Opinião

Ameaças à imprensa

Editorial do Estadão
No tempo em que as ditaduras infestavam a América Latina, censura então imposta à imprensa era um corolário do arbítrio. Nas últimas duas décadas a região passou por um processo de redemocratização e os latino-americanos - com a exceção dos de Cuba - voltaram a poder exercitar a plena liberdade de expressão. Mas os tempos estão mudando de novo e em alguns pontos da América Latina já se registram manifestações cada vez mais explícitas de intolerância sob variadas formas de cerceamento da expressão.

A grosseira tentativa de intimidação, levada a efeito pelo governo Kirchner contra o principal grupo de comunicação da Argentina - que edita o diário Clarín -, é a mais nova agressão à liberdade de imprensa de uma verdadeira onda censória que varre vários regimes que se pretendem democráticos da América Latina. Na quinta-feira, mesmo dia em que o jornal portenho publicava uma reportagem revelando a concessão de um subsídio irregular de mais de 10 milhões de pesos (US$ 2,5 milhões) do Escritório Nacional do Controle de Qualidade Agropecuária, órgão subordinado à Receita argentina, a uma empresa agropecuária sem registro, um batalhão de cerca de 200 auditores fiscais ocupou a sede do Clarín, enquanto dezenas de outros agentes faziam o mesmo em outras unidades do grupo de comunicação e nas residências de seus executivos, apreendendo documentos, livros fiscais e interrogando funcionários. Coisa parecida não ocorrera nem mesmo durante o período mais duro do regime militar argentino.

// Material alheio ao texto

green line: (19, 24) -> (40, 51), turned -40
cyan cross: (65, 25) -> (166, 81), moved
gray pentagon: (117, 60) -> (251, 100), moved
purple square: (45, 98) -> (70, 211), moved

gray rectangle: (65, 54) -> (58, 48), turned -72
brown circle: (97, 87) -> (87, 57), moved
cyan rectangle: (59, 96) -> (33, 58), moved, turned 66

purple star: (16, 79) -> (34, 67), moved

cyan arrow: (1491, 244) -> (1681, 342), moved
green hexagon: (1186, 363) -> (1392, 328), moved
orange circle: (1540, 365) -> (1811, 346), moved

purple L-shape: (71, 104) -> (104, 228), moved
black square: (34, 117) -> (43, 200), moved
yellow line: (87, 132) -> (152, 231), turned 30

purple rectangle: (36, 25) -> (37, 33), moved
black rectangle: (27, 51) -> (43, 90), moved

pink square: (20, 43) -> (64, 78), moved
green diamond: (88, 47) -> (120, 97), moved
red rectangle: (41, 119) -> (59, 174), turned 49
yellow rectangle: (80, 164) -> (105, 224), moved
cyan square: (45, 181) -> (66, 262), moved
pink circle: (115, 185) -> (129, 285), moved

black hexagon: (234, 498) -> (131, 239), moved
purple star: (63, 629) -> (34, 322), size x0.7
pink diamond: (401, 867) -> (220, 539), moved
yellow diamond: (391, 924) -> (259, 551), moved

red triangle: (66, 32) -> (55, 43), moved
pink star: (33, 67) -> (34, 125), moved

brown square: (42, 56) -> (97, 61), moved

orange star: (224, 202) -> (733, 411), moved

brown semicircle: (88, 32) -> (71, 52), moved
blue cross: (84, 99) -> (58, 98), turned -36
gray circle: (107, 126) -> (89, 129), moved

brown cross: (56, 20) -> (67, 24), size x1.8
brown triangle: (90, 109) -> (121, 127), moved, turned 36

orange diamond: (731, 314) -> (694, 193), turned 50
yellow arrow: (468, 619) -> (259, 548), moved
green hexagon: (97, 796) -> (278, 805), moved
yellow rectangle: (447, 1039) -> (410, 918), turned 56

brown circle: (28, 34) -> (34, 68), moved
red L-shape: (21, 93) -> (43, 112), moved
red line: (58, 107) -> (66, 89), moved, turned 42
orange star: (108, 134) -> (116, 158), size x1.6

As investidas do casal Kirchner contra a imprensa, em geral, e o Clarín, em particular, vêm desde que Néstor chegou ao poder, em 2003. O casal não aceita críticas dos jornais que, como tantos outros "companheiros" das vizinhanças, acusam de "golpistas". Desde 2008, quando entraram em conflito com os produtores rurais, os Kirchners acusam os meios de comunicação - e novamente o Grupo Clarín é o alvo predileto - de "desestabilizar" o governo. E o conflito tem recrudescido a ponto de a presidente argentina tentar aprovar no Congresso, a toque de caixa, uma nova lei de radiodifusão feita para contrariar interesses comerciais do Clarín e de outros grupos privados ao conceder a estes a exploração de apenas 33% dos canais de televisão, deixando os outros dois terços para o poder público, ONGs, igrejas, universidades e sindicatos. A propósito, organismos de defesa da liberdade de imprensa têm afirmado que vários jornais, TVs e rádios foram comprados nos últimos anos, na Argentina, por empresas sem tradição na área de mídia - mas todos tendo em comum o fato de serem "amigos dos Kirchners".